Victorian Women and Wayward Reading
Title | Victorian Women and Wayward Reading PDF eBook |
Author | Marisa Palacios Knox |
Publisher | Cambridge University Press |
Pages | 255 |
Release | 2020-10-22 |
Genre | History |
ISBN | 1108496164 |
Explains how Victorian women readers strategically identified with literature to defy stereotypes and inspire their action and creativity.
Wayward
Title | Wayward PDF eBook |
Author | Dana Spiotta |
Publisher | Vintage |
Pages | 337 |
Release | 2022-06-21 |
Genre | Fiction |
ISBN | 059331249X |
A NEW YORK TIMES NOTABLE BOOK OF THE YEAR • A “furious and addictive new novel” (The New York Times) about mothers and daughters, and one woman's midlife reckoning as she flees her suburban life. “Exhilarating ... reads like a burning fever dream.
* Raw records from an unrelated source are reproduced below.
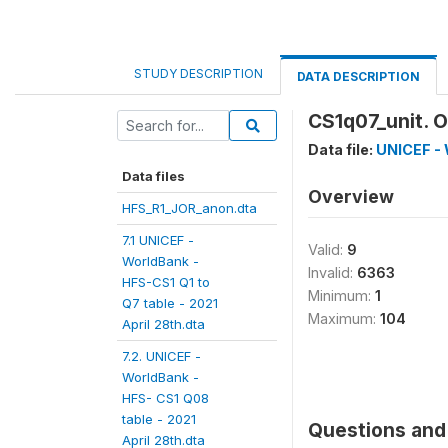
STUDY DESCRIPTION
DATA DESCRIPTION
CS1q07_unit. O
Data file:
UNICEF - 
Data files
Overview
HFS_R1_JOR_anon.dta
7.1 UNICEF -
Valid:
9
WorldBank -
Invalid:
6363
HFS-CS1 Q1 to
Minimum:
1
Q7 table - 2021
Maximum:
104
April 28th.dta
7.2. UNICEF -
WorldBank -
HFS- CS1 Q08
table - 2021
Questions and 
April 28th.dta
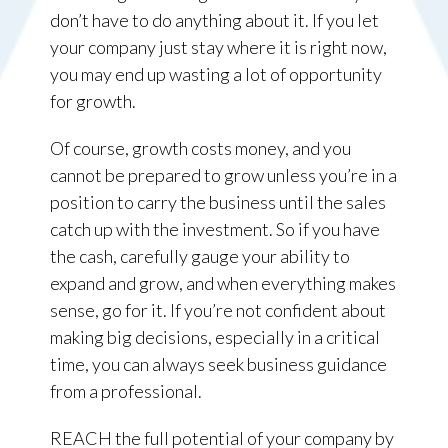
don’t have to do anything about it. If you let
your company just stay where it is right now,
you may end up wasting a lot of opportunity
for growth.
Of course, growth costs money, and you
cannot be prepared to grow unless you’re in a
position to carry the business until the sales
catch up with the investment. So if you have
the cash, carefully gauge your ability to
expand and grow, and when everything makes
sense, go for it. If you’re not confident about
making big decisions, especially in a critical
time, you can always seek business guidance
from a professional.
REACH the full potential of your company by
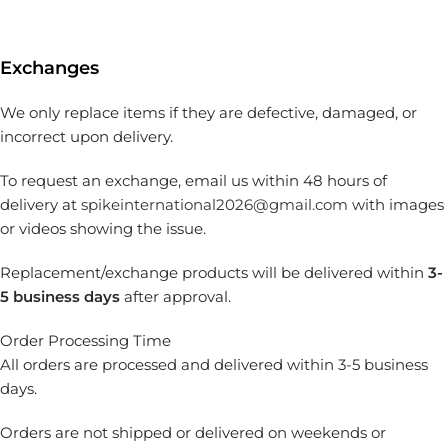
Exchanges
We only replace items if they are defective, damaged, or
incorrect upon delivery.
To request an exchange, email us within 48 hours of
delivery at
spikeinternational2026@gmail.com
with images
or videos showing the issue.
Replacement/exchange products will be delivered within
3-
5 business days
after approval.
Order Processing Time
All orders are processed and delivered within 3-5 business
days.
Orders are not shipped or delivered on weekends or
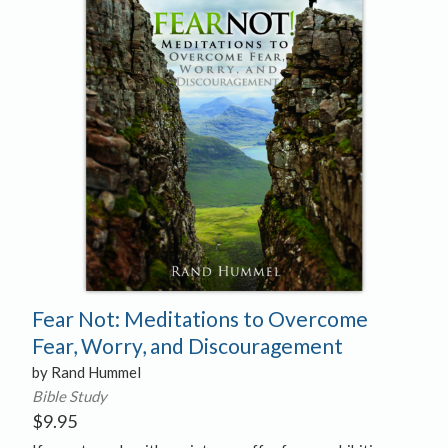
Fear Not: Meditations to Overcome
Fear, Worry, and Discouragement
by Rand Hummel
Bible Study
$
9.95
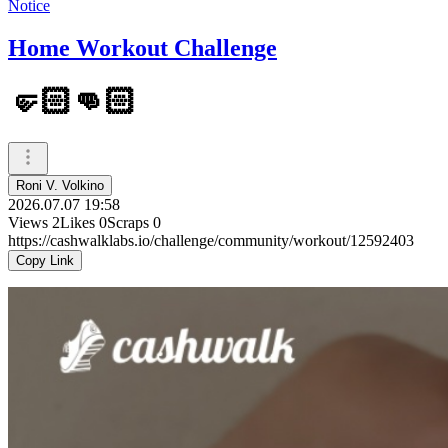
Notice
Home Workout Challenge
🤛🏻👊🏻
Roni V. Volkino
2026.07.07 19:58
Views
2
Likes
0
Scraps
0
https://cashwalklabs.io/challenge/community/workout/12592403
Copy Link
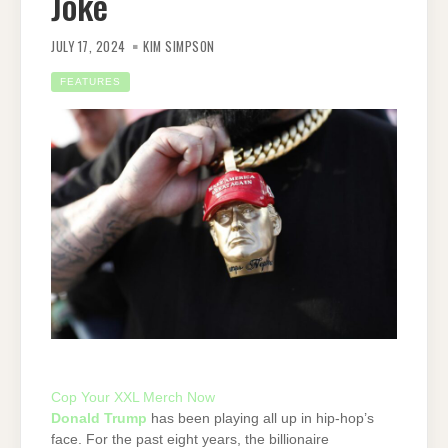
Joke
JULY 17, 2024
KIM SIMPSON
FEATURES
Cop Your XXL Merch Now
Donald Trump
has been playing all up in hip-hop’s
face. For the past eight years, the billionaire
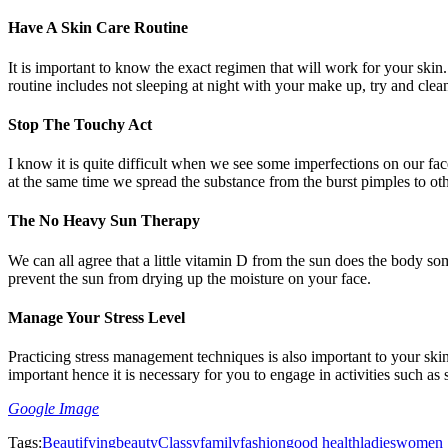
Have A Skin Care Routine
It is important to know the exact regimen that will work for your skin.
routine includes not sleeping at night with your make up, try and clea
Stop The Touchy Act
I know it is quite difficult when we see some imperfections on our fa
at the same time we spread the substance from the burst pimples to othe
The No Heavy Sun Therapy
We can all agree that a little vitamin D from the sun does the body s
prevent the sun from drying up the moisture on your face.
Manage Your Stress Level
Practicing stress management techniques is also important to your skin
important hence it is necessary for you to engage in activities such as 
Google Image
Tags:
Beautifying
beauty
Classy
family
fashion
good health
ladies
women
A virtuosic, singular and very funny portrait of a woman seeking sanity and purpose in a world gone mad.” —The New York Times Book Review Samantha Raymond's life has begun to come apart: her mother is ill, her teenage daughter is increasingly remote, and at fifty-two she finds herself staring into "the Mids"—that hour of supreme wakefulness between three and four in the morning in which women of a certain age suddenly find themselves contemplating motherhood, mortality, and, in this case, the state of our unraveling nation. When she falls in love with a beautiful, decrepit house in a hardscrabble neighborhood in Syracuse, she buys it on a whim and flees her suburban life—and her family—as she grapples with how to be a wife, a mother, and a daughter, in a country that is coming apart at the seams. Dana Spiotta's Wayward is a stunning novel about aging, about the female body, and about female complexity in contemporary America. Probing and provocative, brainy and sensual, it is a testament to our weird times, to reforms and resistance and utopian wishes, and to the beauty of ruins.